And if not, carrying out analysis and calculation on the space data again.

In one possible implementation, the storing of the spatial data includes storing to a spatial database and/or storing in GeoJson format.

In summary, the application has the following beneficial technical effects:

1. Writing the processed heterogeneous spatial data into a data lake based on SPARK DATAFRAMEWRITER; writing Parquet files of the space data into distributed storage, and writing metadata of the space data into a transaction log of the distributed storage; recording the log number of the transaction log and writing metadata of the space data into a timestamp of the transaction log stored in a distributed mode; and reading the historical snapshot of the space data based on the log number and the timestamp to realize data restoration and historical data tracking. The application can perform update operation of record level, manage the space data on the HDFS according to the form of the table, support the business operation of the space data, ensure the atomicity, consistency, isolation and durability characteristics of the space data and support the multi-version management mechanism of the space data.

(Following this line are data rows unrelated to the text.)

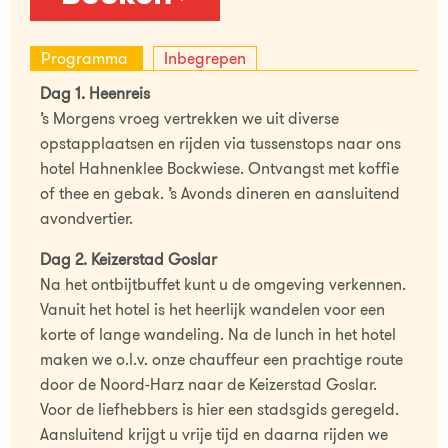
Programma
Inbegrepen
Dag 1. Heenreis
’s Morgens vroeg vertrekken we uit diverse
opstapplaatsen en rijden via tussenstops naar ons
hotel Hahnenklee Bockwiese. Ontvangst met koffie
of thee en gebak. ’s Avonds dineren en aansluitend
avondvertier.
Dag 2. Keizerstad Goslar
Na het ontbijtbuffet kunt u de omgeving verkennen.
Vanuit het hotel is het heerlijk wandelen voor een
korte of lange wandeling. Na de lunch in het hotel
maken we o.l.v. onze chauffeur een prachtige route
door de Noord-Harz naar de Keizerstad Goslar.
Voor de liefhebbers is hier een stadsgids geregeld.
Aansluitend krijgt u vrije tijd en daarna rijden we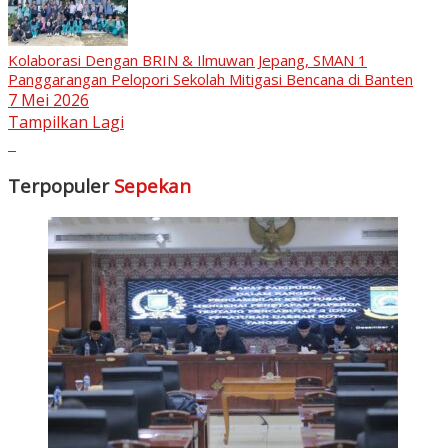
Kolaborasi Dengan BRIN & Ilmuwan Jepang, SMAN 1
Panggarangan Pelopori Sekolah Mitigasi Bencana di Banten
7 Mei 2026
Tampilkan Lagi
Terpopuler
Sepekan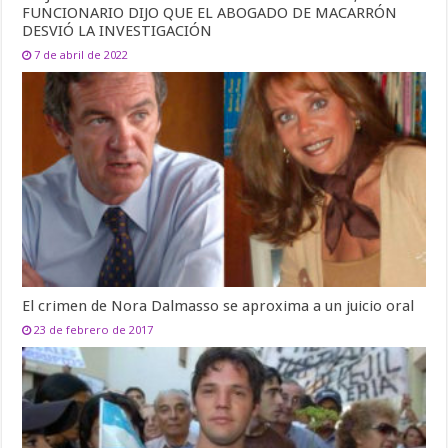
FUNCIONARIO DIJO QUE EL ABOGADO DE MACARRÓN
DESVIÓ LA INVESTIGACIÓN
7 de abril de 2022
El crimen de Nora Dalmasso se aproxima a un juicio oral
23 de febrero de 2017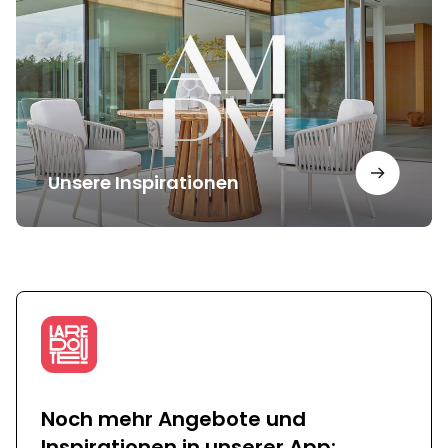
Unsere Inspirationen
Noch mehr Angebote und
Inspirationen in unserer App: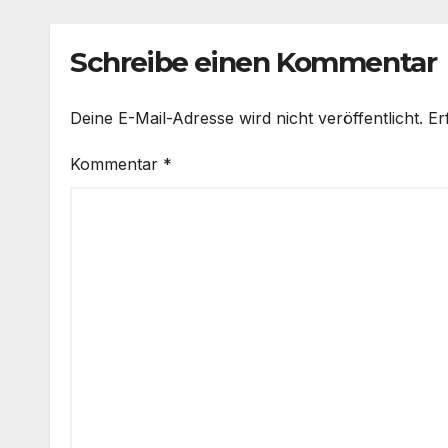
Schreibe einen Kommentar
Deine E-Mail-Adresse wird nicht veröffentlicht.
Er
Kommentar
*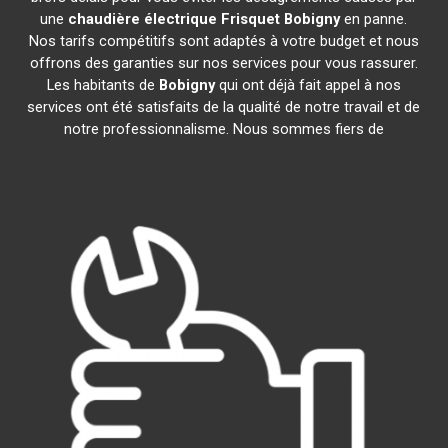
une
chaudière électrique Frisquet
Bobigny
en panne.
Nos tarifs compétitifs sont adaptés à votre budget et nous
offrons des garanties sur nos services pour vous rassurer.
Les habitants de
Bobigny
qui ont déjà fait appel à nos
services ont été satisfaits de la qualité de notre travail et de
notre professionnalisme. Nous sommes fiers de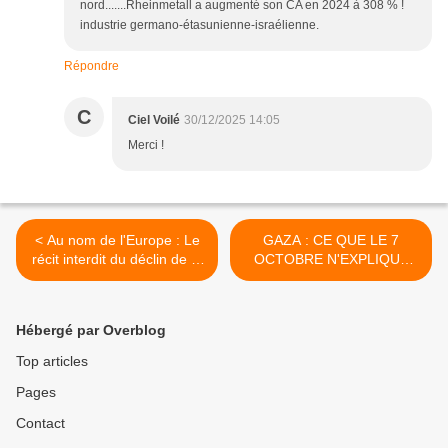
nord.......Rheinmetall a augmenté son CA en 2024 à 308 % !
industrie germano-étasunienne-israélienne.
Répondre
C
Ciel Voilé
30/12/2025 14:05
Merci !
< Au nom de l'Europe : Le
GAZA : CE QUE LE 7
récit interdit du déclin de la
OCTOBRE N'EXPLIQUE
France
PAS >
Hébergé par Overblog
Top articles
Pages
Contact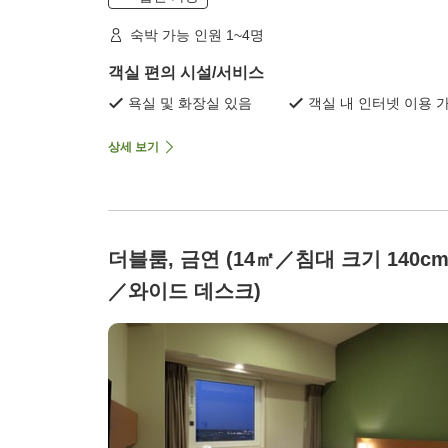
숙박 가능 인원 1~4명
객실 편의 시설/서비스
욕실 및 화장실 있음
객실 내 인터넷 이용 
상세 보기
더블룸, 금연 (14㎡／침대 크기 140c
／와이드 데스크)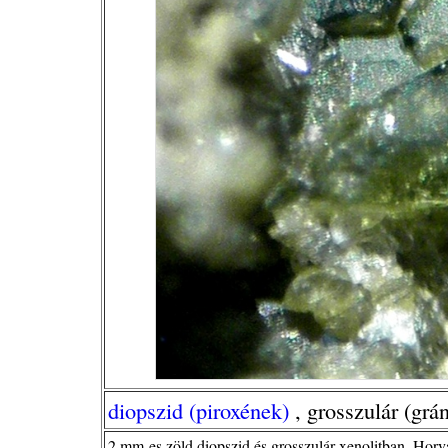
diopszid (piroxének)
, grosszulár (grán
2 mm-es zöld diopszid és grosszulár xenolitban, Horv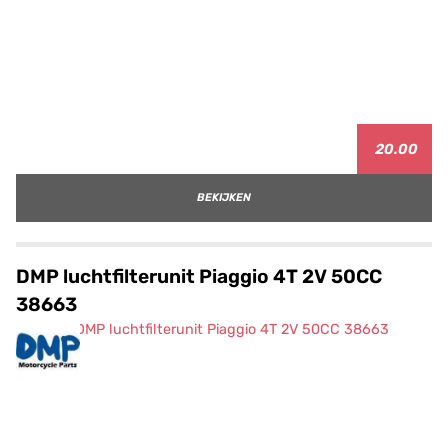
20.00
BEKIJKEN
DMP luchtfilterunit Piaggio 4T 2V 50CC
38663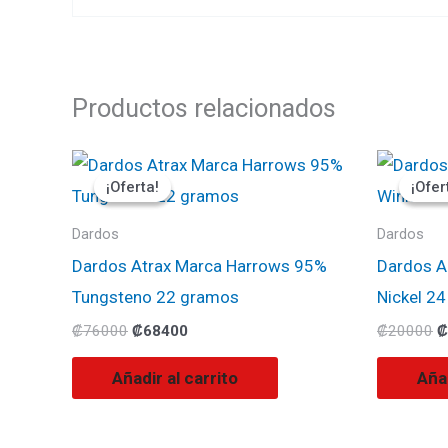
Productos relacionados
El
El
E
precio
precio
p
¡Oferta!
¡Oferta!
¡Ofer
¡Ofer
original
actual
o
era:
es:
e
₡76000.
₡68400.
₡
Dardos
Dardos
Dardos Atrax Marca Harrows 95%
Dardos A
Tungsteno 22 gramos
Nickel 2
₡
76000
₡
68400
₡
20000
₡
Añadir al carrito
Añad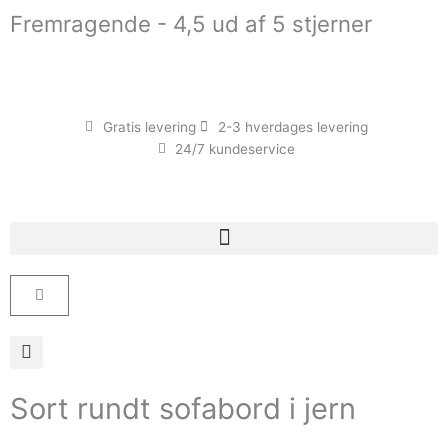
Gå
Fremragende - 4,5 ud af 5 stjerner
til
indholdet
Gratis levering
2-3 hverdages levering
24/7 kundeservice
Kurv
Sort rundt sofabord i jern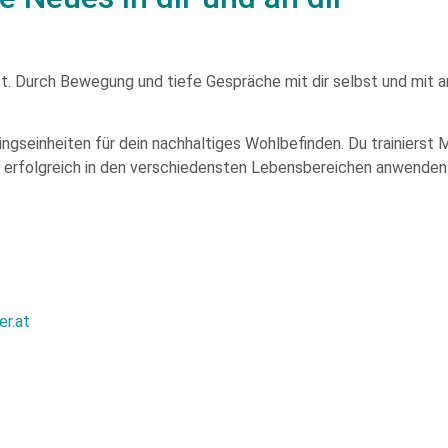
et. Durch Bewegung und tiefe Gespräche mit dir selbst und mit a
ingseinheiten für dein nachhaltiges Wohlbefinden. Du trainiers
n erfolgreich in den verschiedensten Lebensbereichen anwenden
er.at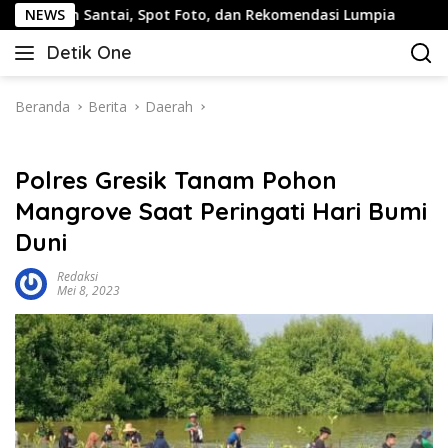
Langsung
ntai, Spot Foto, dan Rekomendasi Lumpia
NEWS
Panduan Wisa
ke
Detik One
konten
Tajam
Ungkap
Fakta
Beranda
Berita
Daerah
Polres Gresik Tanam Pohon
Mangrove Saat Peringati Hari Bumi
Duni
Redaksi
Mei 8, 2023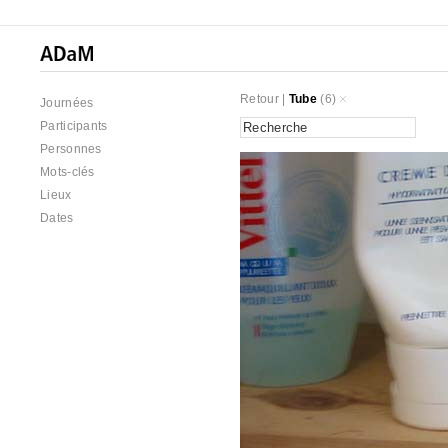
Retour
|
Tube
(6)
Journées
Participants
Personnes
Mots-clés
Lieux
Dates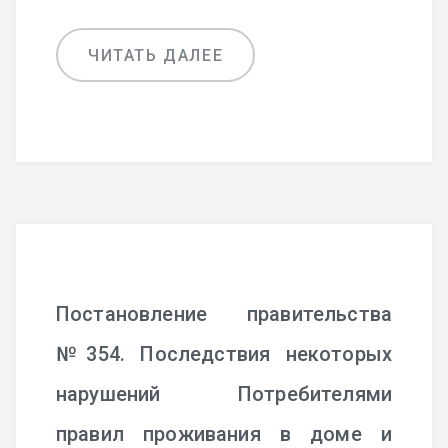
ЧИТАТЬ ДАЛЕЕ
Постановление правительства
№354. Последствия некоторых
нарушений Потребителями
правил проживания в доме и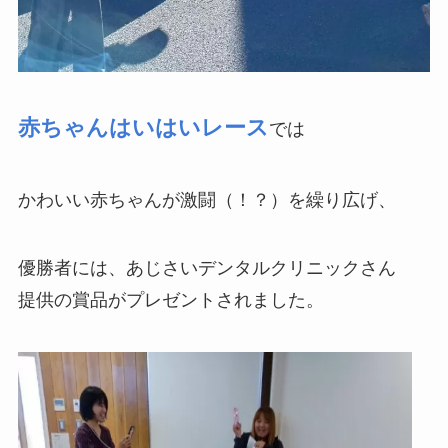
赤ちゃんはいはいレース
では
かわいい赤ちゃんが激闘（！？）を繰り広げ、
優勝者には、あじさいデンタルクリニックさん
提供の賞品がプレゼントされました。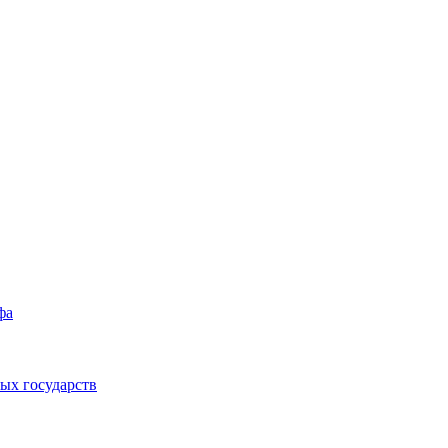
фа
ых государств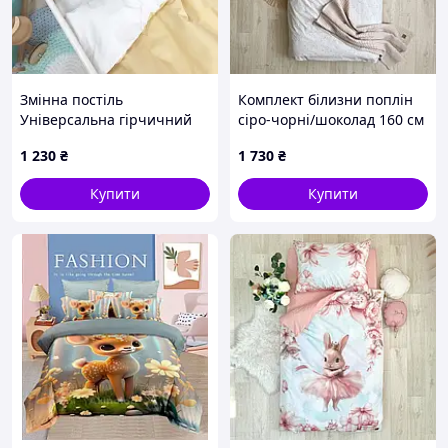
Змінна постіль
Комплект білизни поплін
Універсальна гірчичний
сіро-чорні/шоколад 160 см
1 230
₴
1 730
₴
Купити
Купити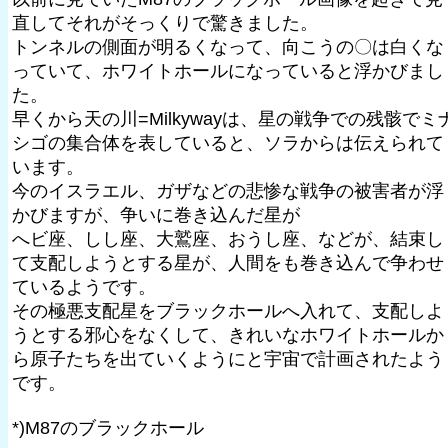
直してそれがそっくりで驚きました。
トンネルの側面が明るくなって、向こうの〇は白くな
っていて、ホワイトホールになっていると浮かびまし
た。
早くから天の川=Milkywayは、星の戦争での残骸でミ
シゴの集合体を表していると、ソラからは伝えられて
います。
今のイスラエル、ガザなどの悲惨な戦争の被害者が浮
かびますが、争いに巻き込んだ星が
へビ座、しし座、大鷲座、おうし座、などが、結束し
て支配しようとする星が、人間をも巻き込んで争わせ
ているようです。
その極悪支配星をブラックホールへ入れて、支配しよ
うとする邪心をなくして、きれいなホワイトホールか
ら原子たちを出ていくようにと宇宙で計画されたよう
です。
*)M87のブラックホール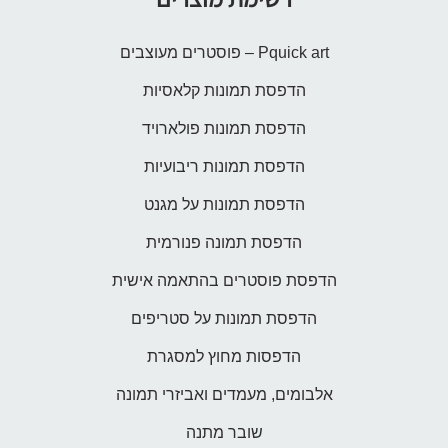
Pquick art – פוסטרים מעוצבים
הדפסת תמונות קלאסיות
הדפסת תמונות פולארויד
הדפסת תמונות ריבועיות
הדפסת תמונות על מגנט
הדפסת תמונה פנורמית
הדפסת פוסטרים בהתאמה אישית
הדפסת תמונות על סטריפים
הדפסות מחוץ למסגרת
אלבומים, מעמדים ואביזרי תמונה
שובר מתנה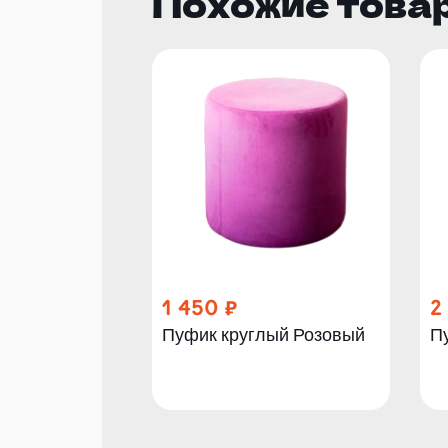
Похожие това
1 450
2
Пуфик круглый Розовый
П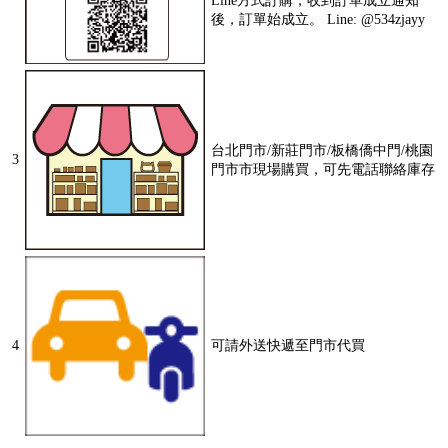
Line方式訂購，收到訂單成立通知
後，訂單始成立。 Line: @534zjayy
台北門市/新莊門市/板橋僑中門/桃園
3
門市市現場購買，可先電話聯絡庫存
4
可請外送快遞至門市代買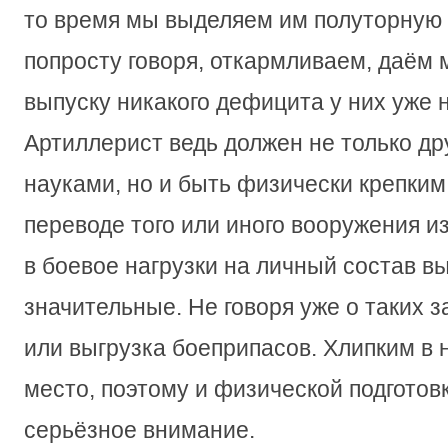
то время мы выделяем им полуторную 
попросту говоря, откармливаем, даём м
выпуску никакого дефицита у них уже 
Артиллерист ведь должен не только д
науками, но и быть физически крепким
переводе того или иного вооружения и
в боевое нагрузки на личный состав в
значительные. Не говоря уже о таких за
или выгрузка боеприпасов. Хлипким в 
место, поэтому и физической подгото
серьёзное внимание.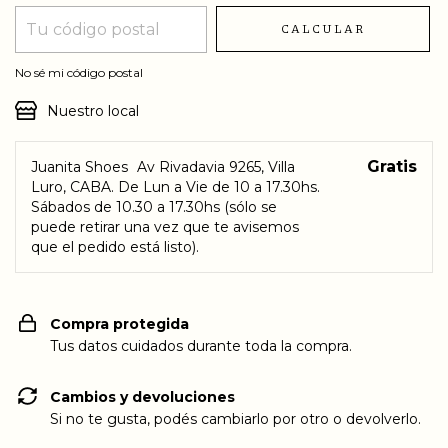
CALCULAR
No sé mi código postal
Nuestro local
Gratis
Juanita Shoes
Av Rivadavia 9265, Villa
Luro, CABA. De Lun a Vie de 10 a 17.30hs.
Sábados de 10.30 a 17.30hs (sólo se
puede retirar una vez que te avisemos
que el pedido está listo).
Compra protegida
Tus datos cuidados durante toda la compra.
Cambios y devoluciones
Si no te gusta, podés cambiarlo por otro o devolverlo.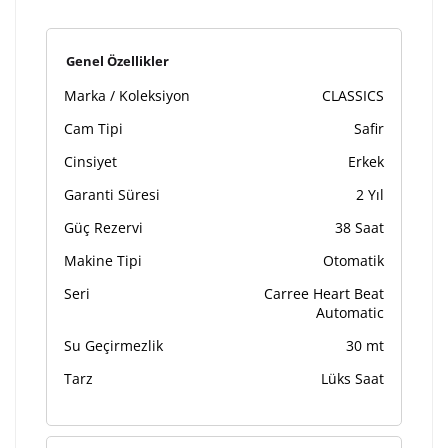
Genel Özellikler
Marka / Koleksiyon
CLASSICS
Cam Tipi
Safir
Cinsiyet
Erkek
Garanti Süresi
2 Yıl
Güç Rezervi
38 Saat
Makine Tipi
Otomatik
Seri
Carree Heart Beat
Automatic
Su Geçirmezlik
30 mt
Tarz
Lüks Saat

2. The analysis and calculation flow of the space data in the data lake can be established in a configuration mode according to the analysis and calculation function requirement of the space data, and the space data is rapidly and efficiently analyzed and calculated and distributed to a service requirement end through a spark concurrent processing mechanism.

It should be understood that the description in this summary is not intended to limit the critical or essential features of the embodiments of the application, nor is it intended to limit the scope of the application. Other features of the present application will become apparent from the description that follows.

Drawings

The above and other features, advantages and aspects of embodiments of the present application will become more apparent by reference to the following detailed description when taken in conjunction with the accompanying drawings. In the drawings, the same or similar reference numerals denote the same or similar elements.

Fig. 1 shows a schematic diagram of a spatial data versioning management method based on a data lake according to an embodiment of the present application.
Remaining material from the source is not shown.